Effects of stand density on soil respiration and labile organic carbon in different aged Larix principis-rupprechtii plantations

Background The carbon pools of forest soils play a vital role in global carbon sequestration and emissions. Forest management can regulate the sequestration and output of forest soil carbon pools to a certain extent; however, the kinetics of the effects of forest density on soil carbon pools require further investigation. Methods We established sample plots with stand density gradients in three different aged Larix principis-rupprechtii plantations and quantified the soil respiration, soil organic carbon (SOC), soil dissolved organic carbon (DOC), microbial biomass carbon (MBC), light fraction organic carbon (LFOC), and readily oxidized carbon (ROC). Results and conclusions During the growth and development of plantations, stand density is an essential factor that impacts soil respiration and its associated elements. Moderate density was observed to promote both the soil and heterotrophic respiration rates and the sequestration of MBC and LFOC, whereas it inhibited the sequestration of ROC. The soil, heterotrophic, and autotrophic respiration rates of older forest stands were relatively rapid, whereas the contents of SOC, MBC, LFOC, DOC, and ROC were higher and more sensitive to changes in stand density.
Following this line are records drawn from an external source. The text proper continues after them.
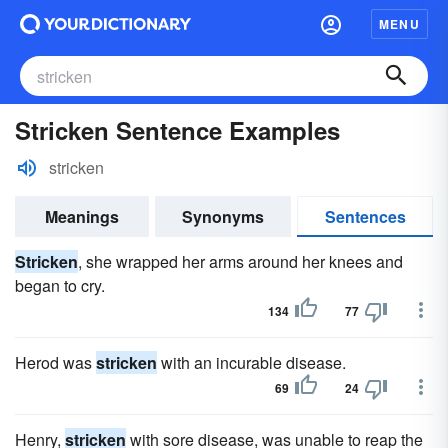
MENU
Stricken Sentence Examples
stricken
Meanings
Synonyms
Sentences
Stricken
, she wrapped her arms around her knees and
began to cry.
134
77
Herod was
stricken
with an incurable disease.
69
24
Henry,
stricken
with sore disease, was unable to reap the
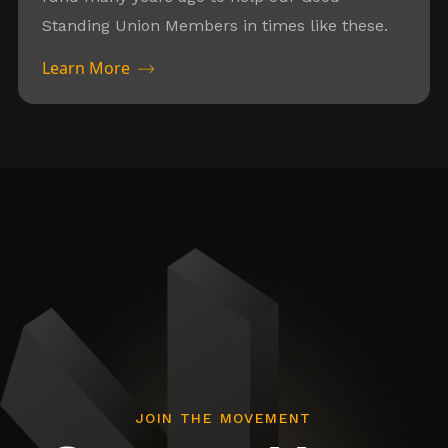
Standing Union Members in times like these.
Learn More
JOIN THE MOVEMENT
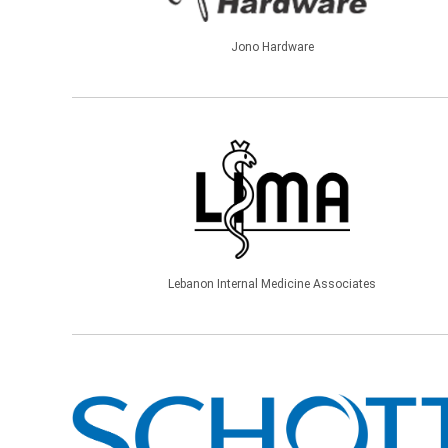
Jono Hardware
Lebanon Internal Medicine Associates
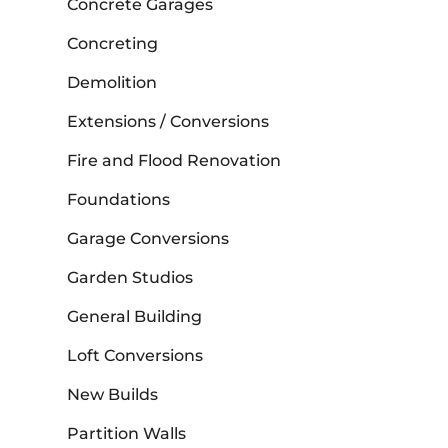
Concrete Garages
Concreting
Demolition
Extensions / Conversions
Fire and Flood Renovation
Foundations
Garage Conversions
Garden Studios
General Building
Loft Conversions
New Builds
Partition Walls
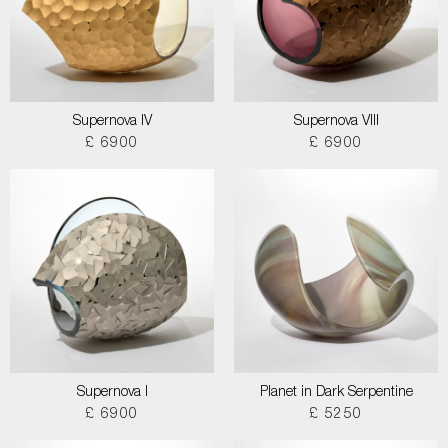
Supernova IV
Supernova VIII
£ 6900
£ 6900
Supernova I
Planet in Dark Serpentine
£ 6900
£ 5250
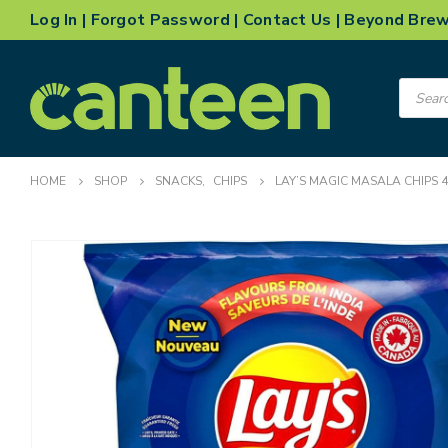
Log In
|
Forgot Password
|
Contact Us
|
Beyond Bre
Product
search
HOME
SHOP
SNACKS
,
CHIPS
LAY’S MAGIC MASALA CHIPS 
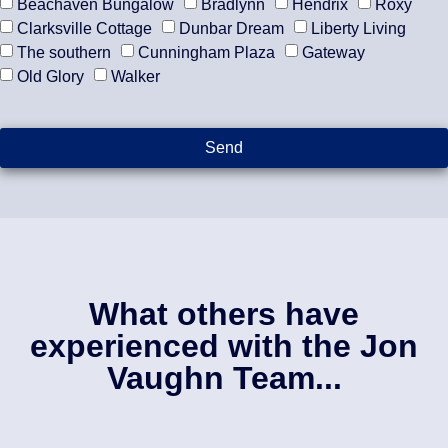
Beachaven Bungalow
Bradlynn
Hendrix
Roxy
Clarksville Cottage
Dunbar Dream
Liberty Living
The southern
Cunningham Plaza
Gateway
Old Glory
Walker
Send
What others have
experienced with the Jon
Vaughn Team...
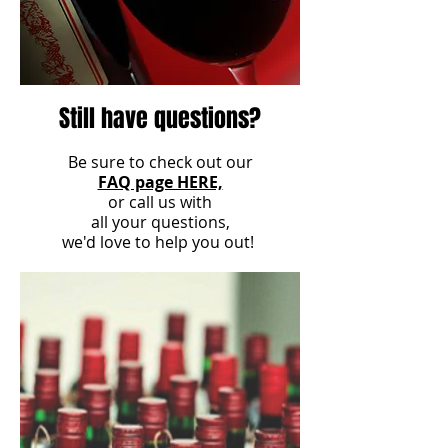
Still have questions?
Be sure to check out our
FAQ page HERE,
or call us with
all your questions,
we'd love to help you out!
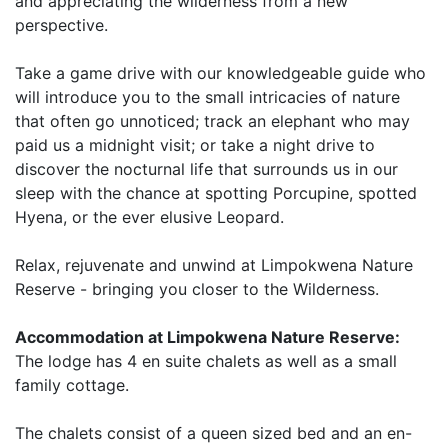
and appreciating the wilderness from a new
perspective.
Take a game drive with our knowledgeable guide who
will introduce you to the small intricacies of nature
that often go unnoticed; track an elephant who may
paid us a midnight visit; or take a night drive to
discover the nocturnal life that surrounds us in our
sleep with the chance at spotting Porcupine, spotted
Hyena, or the ever elusive Leopard.
Relax, rejuvenate and unwind at Limpokwena Nature
Reserve - bringing you closer to the Wilderness.
Accommodation at Limpokwena Nature Reserve:
The lodge has 4 en suite chalets as well as a small
family cottage.
The chalets consist of a queen sized bed and an en-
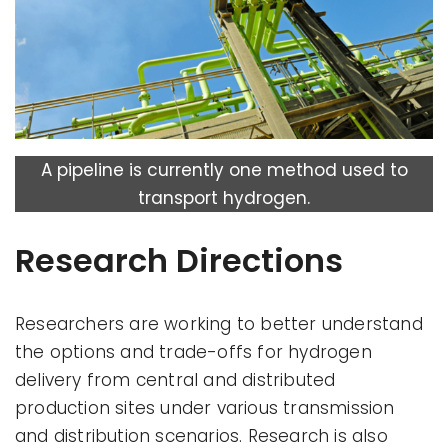
A pipeline is currently one method used to
transport hydrogen.
Research Directions
Researchers are working to better understand
the options and trade-offs for hydrogen
delivery from central and distributed
production sites under various transmission
and distribution scenarios. Research is also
The MBC, LFOC, and ROC in soil labile organic carbon were closely related to both the soil and heterotrophic respiration, but not the SOC. Among them, the LFOC and MBC played the roles of “warehouse” and “tool” and were significantly correlated with soil and heterotrophic respiration. The ROC, as a “raw material”, exhibited a significantly negative correlation with the soil and heterotrophic respiration. When the soil and heterotrophic respiration rates were rapid, the ROC content in the soil maintained the low level of a “dynamically stabilized” state. The stand density regulated heterotrophic respiration by affecting the soil labile organic carbon, which provided an essential path for the stand density to regulate soil respiration.